***** Data for review

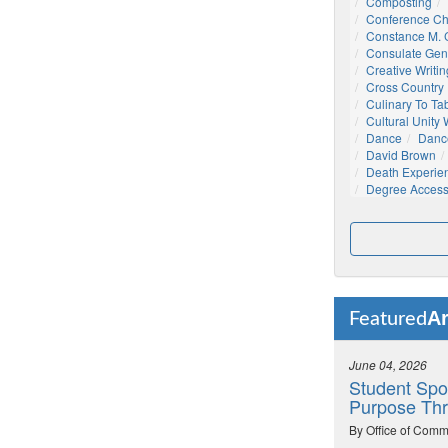
Composting
Conference C
Constance M. C
Consulate Gen
Creative Writin
Cross Country
Culinary To Ta
Cultural Unity
Dance
Danc
David Brown
Death Experie
Degree Acces
Ar
Featured
June 04, 2026
Student Spo
Purpose Thr
By Office of Comm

**********

### Task brief
Transcribe every record exactly and omit each image.

### Solution to the exercise
Composting
Conference C
Constance M. C
Consulate Gen
Creative Writin
Cross Country
Culinary To Ta
Cultural Unity
Dance
Danc
David Brown
Death Experie
Degree Acces
Ar
Featured
June 04, 2026
Student Spo
Purpose Thr
By Office of Comm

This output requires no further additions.